#### Required action:
Please return all records verbatim, no pictures.

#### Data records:
####
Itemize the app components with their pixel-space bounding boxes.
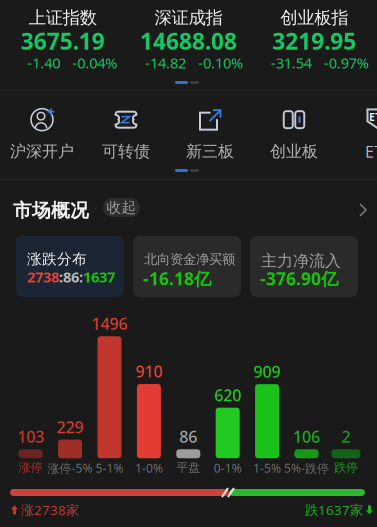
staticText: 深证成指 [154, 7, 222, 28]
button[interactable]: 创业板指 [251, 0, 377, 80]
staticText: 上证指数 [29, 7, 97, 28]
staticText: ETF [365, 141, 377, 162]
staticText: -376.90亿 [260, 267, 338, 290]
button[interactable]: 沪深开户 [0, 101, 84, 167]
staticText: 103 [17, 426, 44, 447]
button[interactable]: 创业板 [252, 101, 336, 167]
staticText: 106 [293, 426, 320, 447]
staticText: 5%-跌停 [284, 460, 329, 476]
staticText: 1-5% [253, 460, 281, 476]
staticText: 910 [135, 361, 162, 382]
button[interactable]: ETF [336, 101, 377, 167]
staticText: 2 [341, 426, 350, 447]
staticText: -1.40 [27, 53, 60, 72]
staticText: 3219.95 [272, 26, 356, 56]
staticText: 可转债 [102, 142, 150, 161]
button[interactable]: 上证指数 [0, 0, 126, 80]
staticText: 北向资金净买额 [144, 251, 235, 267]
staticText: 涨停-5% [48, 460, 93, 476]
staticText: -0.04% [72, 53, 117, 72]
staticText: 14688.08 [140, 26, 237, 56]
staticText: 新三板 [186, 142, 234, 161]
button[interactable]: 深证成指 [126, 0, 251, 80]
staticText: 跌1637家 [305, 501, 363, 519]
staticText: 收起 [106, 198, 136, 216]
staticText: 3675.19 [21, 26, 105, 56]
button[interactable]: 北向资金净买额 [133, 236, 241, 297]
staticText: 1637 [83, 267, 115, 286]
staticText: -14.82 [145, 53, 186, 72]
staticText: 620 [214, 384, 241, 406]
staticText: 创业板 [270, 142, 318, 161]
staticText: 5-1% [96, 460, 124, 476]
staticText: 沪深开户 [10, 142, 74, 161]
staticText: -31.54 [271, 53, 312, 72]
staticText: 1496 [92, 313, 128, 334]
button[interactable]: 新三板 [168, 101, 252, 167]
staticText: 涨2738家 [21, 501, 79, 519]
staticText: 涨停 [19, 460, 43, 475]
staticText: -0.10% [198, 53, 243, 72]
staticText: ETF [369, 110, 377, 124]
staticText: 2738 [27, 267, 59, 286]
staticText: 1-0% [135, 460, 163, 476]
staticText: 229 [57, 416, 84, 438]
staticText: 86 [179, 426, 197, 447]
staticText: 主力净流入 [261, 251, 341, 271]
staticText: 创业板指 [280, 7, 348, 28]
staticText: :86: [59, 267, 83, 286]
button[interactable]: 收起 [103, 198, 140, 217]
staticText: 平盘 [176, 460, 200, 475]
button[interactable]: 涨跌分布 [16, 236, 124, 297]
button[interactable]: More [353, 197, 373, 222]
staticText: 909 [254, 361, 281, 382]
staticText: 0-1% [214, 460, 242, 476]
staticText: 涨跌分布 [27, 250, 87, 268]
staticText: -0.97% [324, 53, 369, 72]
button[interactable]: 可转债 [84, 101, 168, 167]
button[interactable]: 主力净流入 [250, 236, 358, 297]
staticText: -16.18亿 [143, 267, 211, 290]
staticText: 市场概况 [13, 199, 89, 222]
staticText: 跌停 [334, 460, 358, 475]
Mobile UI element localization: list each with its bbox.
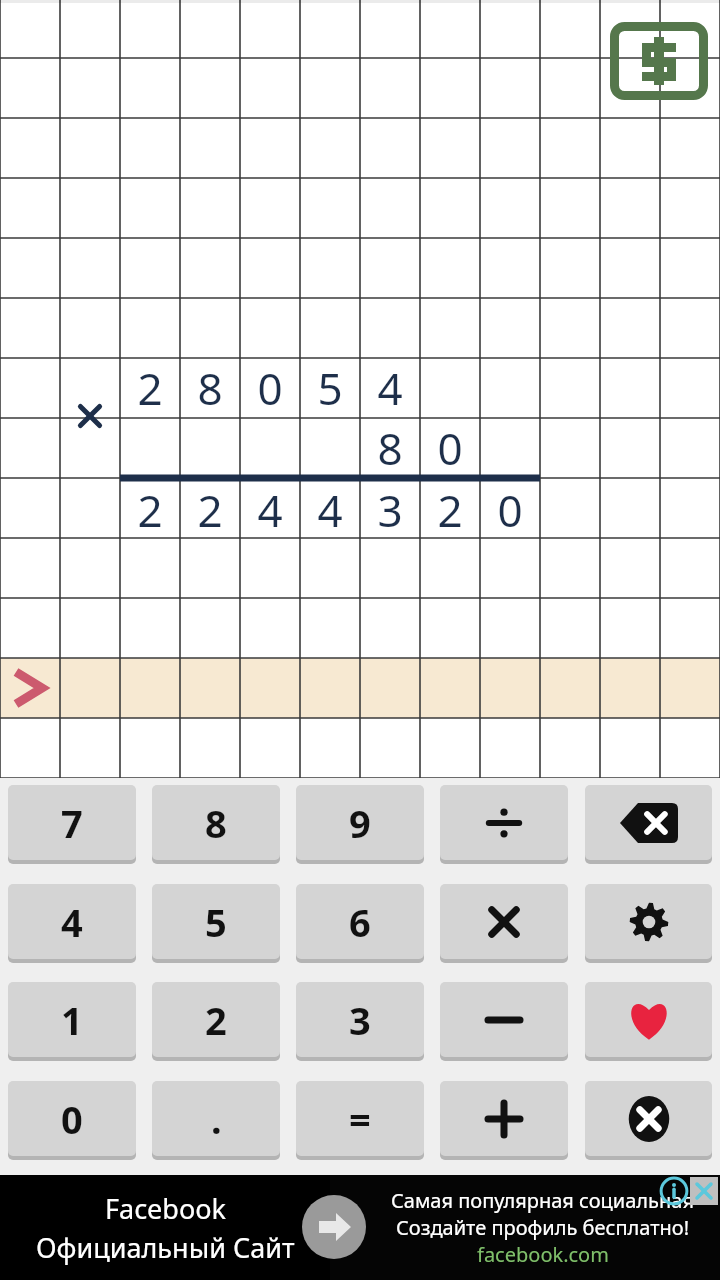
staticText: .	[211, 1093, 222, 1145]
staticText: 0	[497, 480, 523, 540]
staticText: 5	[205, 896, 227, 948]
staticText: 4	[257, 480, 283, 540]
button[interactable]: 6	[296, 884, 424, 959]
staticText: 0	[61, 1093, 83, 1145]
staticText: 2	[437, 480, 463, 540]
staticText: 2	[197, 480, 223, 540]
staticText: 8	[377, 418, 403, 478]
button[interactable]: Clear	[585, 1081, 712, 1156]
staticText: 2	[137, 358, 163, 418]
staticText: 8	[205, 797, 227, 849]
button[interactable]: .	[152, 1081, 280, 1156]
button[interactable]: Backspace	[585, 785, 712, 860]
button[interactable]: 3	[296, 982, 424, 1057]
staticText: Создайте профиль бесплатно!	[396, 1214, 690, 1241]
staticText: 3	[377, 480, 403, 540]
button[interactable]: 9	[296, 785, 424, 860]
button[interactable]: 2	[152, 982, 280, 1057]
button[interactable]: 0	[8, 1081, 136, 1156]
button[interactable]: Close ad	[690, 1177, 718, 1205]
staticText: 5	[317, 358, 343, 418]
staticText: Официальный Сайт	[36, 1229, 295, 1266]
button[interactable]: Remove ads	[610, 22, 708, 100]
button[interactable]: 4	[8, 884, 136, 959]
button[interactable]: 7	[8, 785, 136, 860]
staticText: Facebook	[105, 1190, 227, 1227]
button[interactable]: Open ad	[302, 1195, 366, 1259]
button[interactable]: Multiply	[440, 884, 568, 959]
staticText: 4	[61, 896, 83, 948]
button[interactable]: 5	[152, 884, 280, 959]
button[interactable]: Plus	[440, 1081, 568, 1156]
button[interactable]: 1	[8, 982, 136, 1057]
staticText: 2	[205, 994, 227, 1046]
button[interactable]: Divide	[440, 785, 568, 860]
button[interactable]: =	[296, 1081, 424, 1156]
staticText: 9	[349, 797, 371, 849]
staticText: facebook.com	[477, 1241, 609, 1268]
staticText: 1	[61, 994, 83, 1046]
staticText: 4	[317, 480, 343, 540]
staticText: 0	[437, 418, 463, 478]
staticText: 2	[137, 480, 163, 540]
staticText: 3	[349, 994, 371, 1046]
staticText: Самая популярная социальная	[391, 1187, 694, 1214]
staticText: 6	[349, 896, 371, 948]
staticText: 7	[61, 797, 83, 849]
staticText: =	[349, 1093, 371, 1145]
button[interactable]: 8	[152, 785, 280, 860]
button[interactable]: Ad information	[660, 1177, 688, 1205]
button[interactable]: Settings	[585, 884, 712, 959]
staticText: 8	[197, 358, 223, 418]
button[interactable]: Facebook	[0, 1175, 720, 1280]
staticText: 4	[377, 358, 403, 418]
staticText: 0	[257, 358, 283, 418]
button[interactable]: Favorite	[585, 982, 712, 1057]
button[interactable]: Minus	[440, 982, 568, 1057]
####
#### Answer box:
Itemize the app components with their pixel-space bounding boxes.
staticText: 深证成指 [154, 7, 222, 28]
button[interactable]: 创业板指 [251, 0, 377, 80]
staticText: 上证指数 [29, 7, 97, 28]
staticText: ETF [365, 141, 377, 162]
staticText: -376.90亿 [260, 267, 338, 290]
button[interactable]: 沪深开户 [0, 101, 84, 167]
staticText: 103 [17, 426, 44, 447]
button[interactable]: 创业板 [252, 101, 336, 167]
staticText: 106 [293, 426, 320, 447]
staticText: 5%-跌停 [284, 460, 329, 476]
staticText: 1-5% [253, 460, 281, 476]
staticText: 910 [135, 361, 162, 382]
button[interactable]: ETF [336, 101, 377, 167]
staticText: 2 [341, 426, 350, 447]
staticText: -1.40 [27, 53, 60, 72]
staticText: 3219.95 [272, 26, 356, 56]
staticText: 可转债 [102, 142, 150, 161]
button[interactable]: 上证指数 [0, 0, 126, 80]
staticText: 北向资金净买额 [144, 251, 235, 267]
staticText: 涨停-5% [48, 460, 93, 476]
staticText: -0.04% [72, 53, 117, 72]
staticText: 14688.08 [140, 26, 237, 56]
staticText: 新三板 [186, 142, 234, 161]
button[interactable]: 深证成指 [126, 0, 251, 80]
staticText: 跌1637家 [305, 501, 363, 519]
staticText: 收起 [106, 198, 136, 216]
staticText: 3675.19 [21, 26, 105, 56]
button[interactable]: 北向资金净买额 [133, 236, 241, 297]
staticText: 1637 [83, 267, 115, 286]
staticText: -14.82 [145, 53, 186, 72]
staticText: 620 [214, 384, 241, 406]
staticText: 创业板 [270, 142, 318, 161]
staticText: 5-1% [96, 460, 124, 476]
staticText: 沪深开户 [10, 142, 74, 161]
staticText: -31.54 [271, 53, 312, 72]
staticText: 1496 [92, 313, 128, 334]
button[interactable]: 新三板 [168, 101, 252, 167]
staticText: 涨2738家 [21, 501, 79, 519]
staticText: 涨停 [19, 460, 43, 475]
staticText: -0.10% [198, 53, 243, 72]
staticText: ETF [369, 110, 377, 124]
staticText: 2738 [27, 267, 59, 286]
staticText: 1-0% [135, 460, 163, 476]
staticText: 229 [57, 416, 84, 438]
staticText: 86 [179, 426, 197, 447]
staticText: 主力净流入 [261, 251, 341, 271]
staticText: 创业板指 [280, 7, 348, 28]
staticText: :86: [59, 267, 83, 286]
button[interactable]: 收起 [103, 198, 140, 217]
staticText: 平盘 [176, 460, 200, 475]
button[interactable]: 涨跌分布 [16, 236, 124, 297]
button[interactable]: More [353, 197, 373, 222]
staticText: 909 [254, 361, 281, 382]
staticText: 0-1% [214, 460, 242, 476]
staticText: 涨跌分布 [27, 250, 87, 268]
staticText: -0.97% [324, 53, 369, 72]
button[interactable]: 可转债 [84, 101, 168, 167]
button[interactable]: 主力净流入 [250, 236, 358, 297]
staticText: -16.18亿 [143, 267, 211, 290]
staticText: 市场概况 [13, 199, 89, 222]
staticText: 跌停 [334, 460, 358, 475]
Mobile UI element localization: list each with its bbox.
staticText: .	[211, 1093, 222, 1145]
staticText: 0	[497, 480, 523, 540]
staticText: 5	[205, 896, 227, 948]
staticText: 4	[257, 480, 283, 540]
button[interactable]: 6	[296, 884, 424, 959]
staticText: 0	[61, 1093, 83, 1145]
staticText: 2	[437, 480, 463, 540]
staticText: 2	[197, 480, 223, 540]
staticText: 8	[377, 418, 403, 478]
button[interactable]: Clear	[585, 1081, 712, 1156]
staticText: 2	[137, 358, 163, 418]
staticText: 8	[205, 797, 227, 849]
button[interactable]: .	[152, 1081, 280, 1156]
button[interactable]: Backspace	[585, 785, 712, 860]
button[interactable]: 3	[296, 982, 424, 1057]
staticText: Создайте профиль бесплатно!	[396, 1214, 690, 1241]
staticText: 3	[377, 480, 403, 540]
button[interactable]: 9	[296, 785, 424, 860]
button[interactable]: 2	[152, 982, 280, 1057]
button[interactable]: 0	[8, 1081, 136, 1156]
button[interactable]: Close ad	[690, 1177, 718, 1205]
staticText: 5	[317, 358, 343, 418]
staticText: Официальный Сайт	[36, 1229, 295, 1266]
button[interactable]: Remove ads	[610, 22, 708, 100]
button[interactable]: 4	[8, 884, 136, 959]
button[interactable]: 7	[8, 785, 136, 860]
staticText: Facebook	[105, 1190, 227, 1227]
button[interactable]: Open ad	[302, 1195, 366, 1259]
button[interactable]: Multiply	[440, 884, 568, 959]
staticText: 4	[61, 896, 83, 948]
button[interactable]: 5	[152, 884, 280, 959]
button[interactable]: Plus	[440, 1081, 568, 1156]
button[interactable]: 1	[8, 982, 136, 1057]
staticText: 2	[205, 994, 227, 1046]
button[interactable]: Divide	[440, 785, 568, 860]
button[interactable]: =	[296, 1081, 424, 1156]
staticText: 9	[349, 797, 371, 849]
staticText: facebook.com	[477, 1241, 609, 1268]
staticText: 1	[61, 994, 83, 1046]
staticText: 4	[317, 480, 343, 540]
staticText: 0	[437, 418, 463, 478]
staticText: 2	[137, 480, 163, 540]
staticText: 3	[349, 994, 371, 1046]
staticText: Самая популярная социальная	[391, 1187, 694, 1214]
staticText: 6	[349, 896, 371, 948]
staticText: 7	[61, 797, 83, 849]
staticText: =	[349, 1093, 371, 1145]
button[interactable]: 8	[152, 785, 280, 860]
button[interactable]: Ad information	[660, 1177, 688, 1205]
button[interactable]: Settings	[585, 884, 712, 959]
staticText: 8	[197, 358, 223, 418]
button[interactable]: Facebook	[0, 1175, 720, 1280]
staticText: 4	[377, 358, 403, 418]
staticText: 0	[257, 358, 283, 418]
button[interactable]: Favorite	[585, 982, 712, 1057]
button[interactable]: Minus	[440, 982, 568, 1057]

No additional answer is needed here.